(Stored data)
--- START ---
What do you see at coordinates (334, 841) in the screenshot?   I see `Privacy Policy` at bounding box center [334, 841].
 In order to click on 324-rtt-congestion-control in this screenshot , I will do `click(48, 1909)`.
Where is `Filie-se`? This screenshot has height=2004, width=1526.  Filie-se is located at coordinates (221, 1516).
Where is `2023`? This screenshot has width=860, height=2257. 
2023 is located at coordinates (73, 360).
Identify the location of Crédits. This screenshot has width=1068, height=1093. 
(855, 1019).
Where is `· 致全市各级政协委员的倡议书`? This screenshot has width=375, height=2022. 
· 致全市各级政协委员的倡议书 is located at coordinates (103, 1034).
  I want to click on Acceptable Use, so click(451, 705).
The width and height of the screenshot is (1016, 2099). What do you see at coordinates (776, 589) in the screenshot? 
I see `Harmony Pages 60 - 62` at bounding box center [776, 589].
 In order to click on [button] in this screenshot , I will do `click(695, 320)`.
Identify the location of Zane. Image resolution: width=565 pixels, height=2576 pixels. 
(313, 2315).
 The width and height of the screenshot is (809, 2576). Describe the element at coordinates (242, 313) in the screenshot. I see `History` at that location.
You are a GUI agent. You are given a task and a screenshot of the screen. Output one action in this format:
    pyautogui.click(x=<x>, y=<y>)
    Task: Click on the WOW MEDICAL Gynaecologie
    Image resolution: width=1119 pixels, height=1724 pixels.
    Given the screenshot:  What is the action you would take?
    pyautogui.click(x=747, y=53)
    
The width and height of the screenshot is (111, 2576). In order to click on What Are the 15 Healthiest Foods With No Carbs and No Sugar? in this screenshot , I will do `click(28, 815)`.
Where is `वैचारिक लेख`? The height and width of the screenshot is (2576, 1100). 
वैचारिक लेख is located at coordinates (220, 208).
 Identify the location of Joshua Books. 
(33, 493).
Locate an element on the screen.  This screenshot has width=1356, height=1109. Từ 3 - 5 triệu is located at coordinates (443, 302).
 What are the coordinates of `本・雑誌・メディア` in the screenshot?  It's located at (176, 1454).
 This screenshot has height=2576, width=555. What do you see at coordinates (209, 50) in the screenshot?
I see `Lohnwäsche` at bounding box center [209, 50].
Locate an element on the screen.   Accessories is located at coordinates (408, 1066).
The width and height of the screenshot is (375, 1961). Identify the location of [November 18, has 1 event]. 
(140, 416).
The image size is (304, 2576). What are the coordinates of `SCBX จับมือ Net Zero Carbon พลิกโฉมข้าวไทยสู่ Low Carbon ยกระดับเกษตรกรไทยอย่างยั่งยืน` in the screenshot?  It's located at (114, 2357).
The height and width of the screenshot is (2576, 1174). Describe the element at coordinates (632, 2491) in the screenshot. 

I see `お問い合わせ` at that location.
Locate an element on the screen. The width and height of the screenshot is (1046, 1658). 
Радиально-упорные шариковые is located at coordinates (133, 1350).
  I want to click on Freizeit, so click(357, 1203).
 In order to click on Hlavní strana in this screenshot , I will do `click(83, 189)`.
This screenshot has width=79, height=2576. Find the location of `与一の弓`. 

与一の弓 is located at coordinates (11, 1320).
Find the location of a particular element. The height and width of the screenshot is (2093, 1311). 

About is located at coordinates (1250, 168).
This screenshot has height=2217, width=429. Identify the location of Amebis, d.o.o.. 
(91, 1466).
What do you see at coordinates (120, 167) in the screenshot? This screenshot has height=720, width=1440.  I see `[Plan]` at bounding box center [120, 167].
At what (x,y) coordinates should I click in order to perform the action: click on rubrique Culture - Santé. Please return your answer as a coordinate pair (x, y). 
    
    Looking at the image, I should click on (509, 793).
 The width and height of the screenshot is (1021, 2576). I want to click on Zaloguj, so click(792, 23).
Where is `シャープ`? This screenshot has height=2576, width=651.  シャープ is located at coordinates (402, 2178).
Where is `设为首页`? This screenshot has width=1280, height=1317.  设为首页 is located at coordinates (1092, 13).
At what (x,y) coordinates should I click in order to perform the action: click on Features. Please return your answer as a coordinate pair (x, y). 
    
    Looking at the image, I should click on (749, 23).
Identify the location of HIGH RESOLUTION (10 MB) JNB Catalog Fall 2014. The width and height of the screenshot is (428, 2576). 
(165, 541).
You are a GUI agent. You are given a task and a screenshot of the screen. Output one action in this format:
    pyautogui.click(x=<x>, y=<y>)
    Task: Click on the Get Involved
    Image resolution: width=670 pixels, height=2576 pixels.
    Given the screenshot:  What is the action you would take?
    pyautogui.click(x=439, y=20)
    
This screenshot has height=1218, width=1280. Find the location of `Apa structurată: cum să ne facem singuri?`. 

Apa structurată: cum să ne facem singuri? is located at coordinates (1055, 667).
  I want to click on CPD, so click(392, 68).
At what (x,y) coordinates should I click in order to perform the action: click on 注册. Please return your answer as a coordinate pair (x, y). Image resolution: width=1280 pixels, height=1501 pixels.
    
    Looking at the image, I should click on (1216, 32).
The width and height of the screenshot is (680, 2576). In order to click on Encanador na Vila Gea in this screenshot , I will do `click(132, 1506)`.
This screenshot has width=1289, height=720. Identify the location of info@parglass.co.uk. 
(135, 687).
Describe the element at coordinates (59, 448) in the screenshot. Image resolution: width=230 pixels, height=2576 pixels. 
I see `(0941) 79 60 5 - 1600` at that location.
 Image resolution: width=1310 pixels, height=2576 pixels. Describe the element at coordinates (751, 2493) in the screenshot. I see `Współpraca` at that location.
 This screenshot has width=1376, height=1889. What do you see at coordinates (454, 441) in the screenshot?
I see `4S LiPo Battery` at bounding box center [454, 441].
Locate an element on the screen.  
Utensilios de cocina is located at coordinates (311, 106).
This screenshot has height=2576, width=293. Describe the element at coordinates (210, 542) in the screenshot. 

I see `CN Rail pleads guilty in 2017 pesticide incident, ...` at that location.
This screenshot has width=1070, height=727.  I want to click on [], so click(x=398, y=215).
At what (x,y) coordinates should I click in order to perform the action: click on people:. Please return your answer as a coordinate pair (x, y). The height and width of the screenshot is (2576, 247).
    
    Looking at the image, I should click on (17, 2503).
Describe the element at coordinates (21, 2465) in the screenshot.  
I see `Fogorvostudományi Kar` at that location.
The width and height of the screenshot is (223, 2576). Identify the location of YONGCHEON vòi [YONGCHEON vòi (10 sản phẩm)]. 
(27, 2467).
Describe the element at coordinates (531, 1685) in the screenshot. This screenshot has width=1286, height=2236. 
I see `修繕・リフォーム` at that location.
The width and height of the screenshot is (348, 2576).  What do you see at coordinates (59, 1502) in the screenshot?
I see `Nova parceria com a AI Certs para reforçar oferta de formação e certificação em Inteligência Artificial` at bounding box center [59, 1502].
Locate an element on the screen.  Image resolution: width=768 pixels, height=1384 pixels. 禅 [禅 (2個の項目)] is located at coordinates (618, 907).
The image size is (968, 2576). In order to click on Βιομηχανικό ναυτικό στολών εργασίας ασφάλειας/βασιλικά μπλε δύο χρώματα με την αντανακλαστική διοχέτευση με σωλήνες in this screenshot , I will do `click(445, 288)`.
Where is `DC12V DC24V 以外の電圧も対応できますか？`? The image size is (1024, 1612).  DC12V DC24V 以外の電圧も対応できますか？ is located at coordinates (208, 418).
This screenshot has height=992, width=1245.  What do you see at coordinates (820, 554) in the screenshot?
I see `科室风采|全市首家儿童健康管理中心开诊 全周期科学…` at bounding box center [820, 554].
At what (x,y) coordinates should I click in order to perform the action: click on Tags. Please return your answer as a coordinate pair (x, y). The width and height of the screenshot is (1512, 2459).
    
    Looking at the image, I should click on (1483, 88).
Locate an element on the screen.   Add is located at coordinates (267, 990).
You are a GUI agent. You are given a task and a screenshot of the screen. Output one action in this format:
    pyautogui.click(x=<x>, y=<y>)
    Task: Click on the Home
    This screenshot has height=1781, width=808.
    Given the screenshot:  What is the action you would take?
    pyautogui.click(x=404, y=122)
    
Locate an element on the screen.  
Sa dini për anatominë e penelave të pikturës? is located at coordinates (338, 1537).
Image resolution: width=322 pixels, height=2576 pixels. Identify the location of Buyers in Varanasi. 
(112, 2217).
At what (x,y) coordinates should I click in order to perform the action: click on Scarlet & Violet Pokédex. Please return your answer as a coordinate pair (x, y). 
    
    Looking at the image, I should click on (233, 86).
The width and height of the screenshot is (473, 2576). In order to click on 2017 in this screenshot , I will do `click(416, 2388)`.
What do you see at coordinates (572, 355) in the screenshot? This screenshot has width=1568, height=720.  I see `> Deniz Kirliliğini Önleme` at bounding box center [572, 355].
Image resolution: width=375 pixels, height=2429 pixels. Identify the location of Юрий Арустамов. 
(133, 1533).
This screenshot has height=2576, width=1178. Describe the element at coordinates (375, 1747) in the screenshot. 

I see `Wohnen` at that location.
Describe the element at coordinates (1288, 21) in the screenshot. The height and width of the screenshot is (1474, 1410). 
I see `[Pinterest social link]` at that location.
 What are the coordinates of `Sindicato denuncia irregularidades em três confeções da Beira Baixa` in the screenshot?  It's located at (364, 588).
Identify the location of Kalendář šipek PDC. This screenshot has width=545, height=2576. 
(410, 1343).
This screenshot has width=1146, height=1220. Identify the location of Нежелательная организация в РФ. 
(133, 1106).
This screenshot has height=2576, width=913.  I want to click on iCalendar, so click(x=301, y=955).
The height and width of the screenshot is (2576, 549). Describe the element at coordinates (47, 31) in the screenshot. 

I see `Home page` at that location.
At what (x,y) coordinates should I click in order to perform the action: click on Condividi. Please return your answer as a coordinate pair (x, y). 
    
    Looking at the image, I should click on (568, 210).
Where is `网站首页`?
--- END ---
• **TASK DIRECTIONS**
Write out exactly those lines of the records above that lie from the one with "click on Scarlet" through the last line, including both.

• **RESPONSE FOR THIS EXERCISE**
At what (x,y) coordinates should I click in order to perform the action: click on Scarlet & Violet Pokédex. Please return your answer as a coordinate pair (x, y). 
    
    Looking at the image, I should click on (233, 86).
The width and height of the screenshot is (473, 2576). In order to click on 2017 in this screenshot , I will do `click(416, 2388)`.
What do you see at coordinates (572, 355) in the screenshot? This screenshot has width=1568, height=720.  I see `> Deniz Kirliliğini Önleme` at bounding box center [572, 355].
Image resolution: width=375 pixels, height=2429 pixels. Identify the location of Юрий Арустамов. 
(133, 1533).
This screenshot has height=2576, width=1178. Describe the element at coordinates (375, 1747) in the screenshot. 

I see `Wohnen` at that location.
Describe the element at coordinates (1288, 21) in the screenshot. The height and width of the screenshot is (1474, 1410). 
I see `[Pinterest social link]` at that location.
 What are the coordinates of `Sindicato denuncia irregularidades em três confeções da Beira Baixa` in the screenshot?  It's located at (364, 588).
Identify the location of Kalendář šipek PDC. This screenshot has width=545, height=2576. 
(410, 1343).
This screenshot has width=1146, height=1220. Identify the location of Нежелательная организация в РФ. 
(133, 1106).
This screenshot has height=2576, width=913.  I want to click on iCalendar, so click(x=301, y=955).
The height and width of the screenshot is (2576, 549). Describe the element at coordinates (47, 31) in the screenshot. 

I see `Home page` at that location.
At what (x,y) coordinates should I click in order to perform the action: click on Condividi. Please return your answer as a coordinate pair (x, y). 
    
    Looking at the image, I should click on (568, 210).
Where is `网站首页`?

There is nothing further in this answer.